Território tradicional, a Reserva Extrativista Jacy-Paraná, em Rondônia, sofre com invasões, grilagem de terras e expulsão de seus moradores. A área foi a sexta mais desmatada entre as unidades de conservação na Amazônia entre agosto de 2021 e julho de 2022, de acordo com os dados do Instituto Nacional de Pesquisas Espaciais (Inpe). Desde março de 2021, o governo de Rondônia e o Ministério Público do estado têm um acordo para combater a pecuária – atividade proibida nesse tipo de território. A Agência Pública revela, porém, que o número de cabeças de gado em Jacy-Paraná cresceu 18% entre abril de 2021 e setembro de 2022, enquanto apenas duas multas foram aplicadas.
📙 Cultura
Após anos de dificuldades, o setor de livro e leitura vê uma luz no fim do túnel. A recriação do Ministério da Cultura veio com a criação da Secretaria de Formação e de Livro e Leitura. “Cobrar do governo a regulamentação da Política Nacional de Leitura e Escrita, que passa pela implementação do Plano Nacional do Livro e da Leitura, que ficou paralisada durante o governo de Bolsonaro . (...) É preciso exigir que essa importante política pública saia do papel e vire uma diretriz de Estado e não de governo”, aponta a deputada federal Fernanda Melchionna, presidente da Frente Parlamentar Mista em Defesa do Livro, da Leitura e da Escrita. O Nonada apresenta as principais demandas de políticas para o setor.

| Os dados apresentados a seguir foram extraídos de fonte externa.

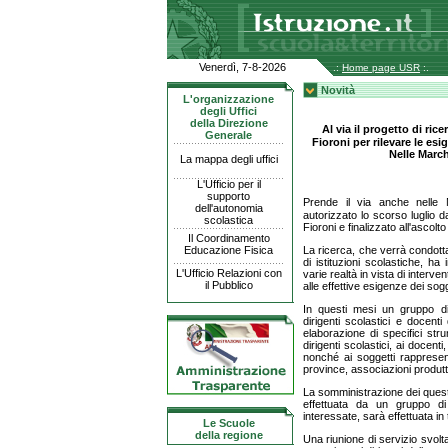
Venerdì, 7-8-2026
.:
Home page USR
:.
Novità
L'organizzazione
degli Uffici
della Direzione
Al via il progetto di r
Generale
Fioroni per rilevare le es
Nelle March
La mappa degli uffici
L'Ufficio per il
supporto
Prende il via anche nelle 
dell'autonomia
autorizzato lo scorso luglio d
scolastica
Fioroni e finalizzato all'ascolt
Il Coordinamento
Educazione Fisica
La ricerca, che verrà condott
di istituzioni scolastiche, ha i
L'Ufficio Relazioni con
varie realtà in vista di interve
il Pubblico
alle effettive esigenze dei sogg
In questi mesi un gruppo di 
dirigenti scolastici e docenti
elaborazione di specifici stru
dirigenti scolastici, ai docenti
nonché ai soggetti rappresenta
province, associazioni produtti
La somministrazione dei questi
effettuata da un gruppo di 
interessate, sarà effettuata in 
Le Scuole
della regione
Una riunione di servizio svol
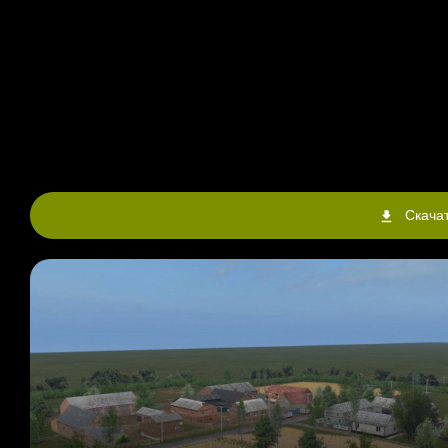
Скачат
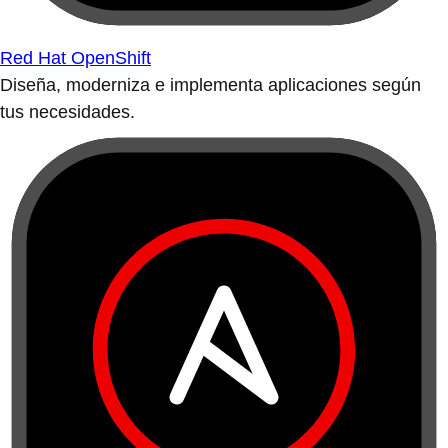
Red Hat OpenShift
Diseña, moderniza e implementa aplicaciones según
tus necesidades.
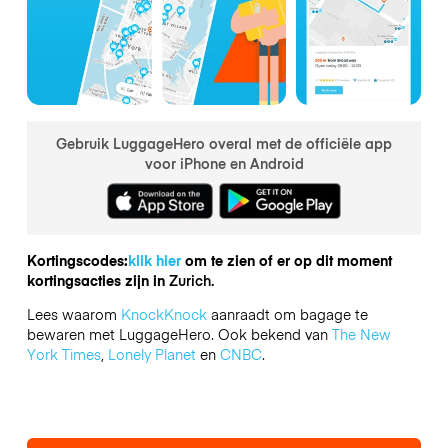
Gebruik LuggageHero overal met de officiële app
voor iPhone en Android
Kortingscodes:
klik hier
om te zien of er op dit moment
kortingsacties zijn in
Zurich.
Lees waarom
KnockKnock
aanraadt om bagage te
bewaren met LuggageHero. Ook bekend van
The New
York Times
,
Lonely Planet
en
CNBC
.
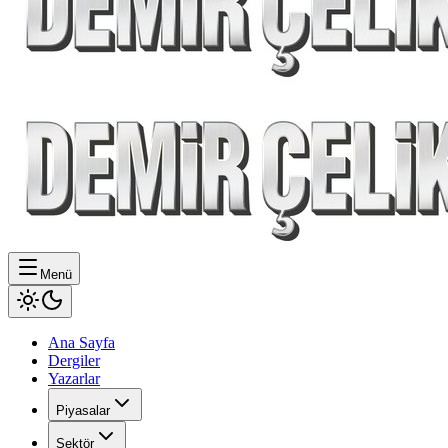
Menü
Ana Sayfa
Dergiler
Yazarlar
Piyasalar
Sektör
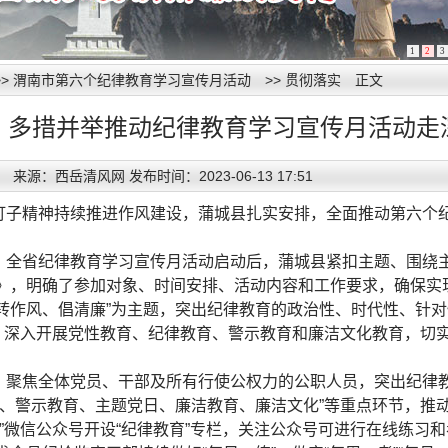
1
2
3
>>
渭南市第六个纪律教育学习宣传月活动
>>
贯彻落实
正文
：多措并举推动纪律教育学习宣传月活动走
来源：西岳清风网 发布时间：2023-06-13 17:51
钉子精神持续推进作风建设，蒲城县扎实安排，全面推动第六个
。
全省纪律教育学习宣传月活动启动后，蒲城县紧扣主题、围绕
》，明确了参加对象、时间安排、活动内容和工作要求，确保实
转作风、倡清廉”为主题，突出纪律教育的政治性、时代性、针
动，深入开展党性教育、纪律教育、警示教育和廉洁文化教育，切
。
聚焦全体党员、干部及所有行使公权力的公职人员，突出纪律教
流、警示教育、主题党日、廉洁教育、廉洁文化”等重点环节，推
”微信公众号开设“纪律教育”专栏，关注公众号可进行在线练习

“Andando por um caminho. Essas pedras retratam os meus ancestrais. Angústia já esteve aqui impedindo. Nós negros de poder sorrir.” Esses são os versos da canção “O Caminho das Pedras”, da Banda Toró Açu, formada por quilombolas da comunidade Abacatal, em Ananindeua, município que integra a região metropolitana de Belém, no Pará. Por meio da música e das pinturas, povos tradicionais resgatam sua ancestralidade, denunciam ao mundo as violações de seus territórios e buscam justiça climática. Os repórteres Ana Clara Santos, Cecilia Alves Amorim e Lucas Duarte, do programa Diversidade nas Redações, da Énois Conteúdo, narram a arte da resistência em reportagem para a Amazônia Real.
🎧 Podcast
A partir das margens do Reno, um dos rios mais importantes da Europa, na fronteira entre França e Alemanha, o podcast “A Terceira Margem do Reno”, produção da Quatro Cinco Um, aprofunda-se em temas essenciais para o mundo e para a literatura. O sexto episódio esquadrinha a memória a partir de narrativas de silêncios da vida familiar, do luto e de um genocídio. Entre as obras trazidas para a discussão, está o romance “Os Anos”, da escritora francesa Annie Ernaux, vencedora do Prêmio Nobel de Literatura no ano passado.
🙋🏾♀️ Raça e gênero
Criado em 2020 por iniciativa do então presidente dos Estados Unidos, Donald Trump, e por Bolsonaro, o Consenso de Genebra é uma declaração internacional que une países antiaborto. Embora não tivesse a força de um tratado, passava uma clara mensagem de como o país estava lidando com os direitos reprodutivos, os direitos das mulheres e de pessoas LGBTQIA+. Em nota conjunta, publicada anteontem, os Ministérios das Relações Exteriores, da Saúde, das Mulheres e dos Direitos Humanos e da Cidadania anunciaram a retirada do Brasil da aliança. O Portal Catarinas lembra que essa era uma demanda progressista expressa no período de transição do governo e que o mesmo ocorreu nos EUA no primeiro mês da gestão de Joe Biden.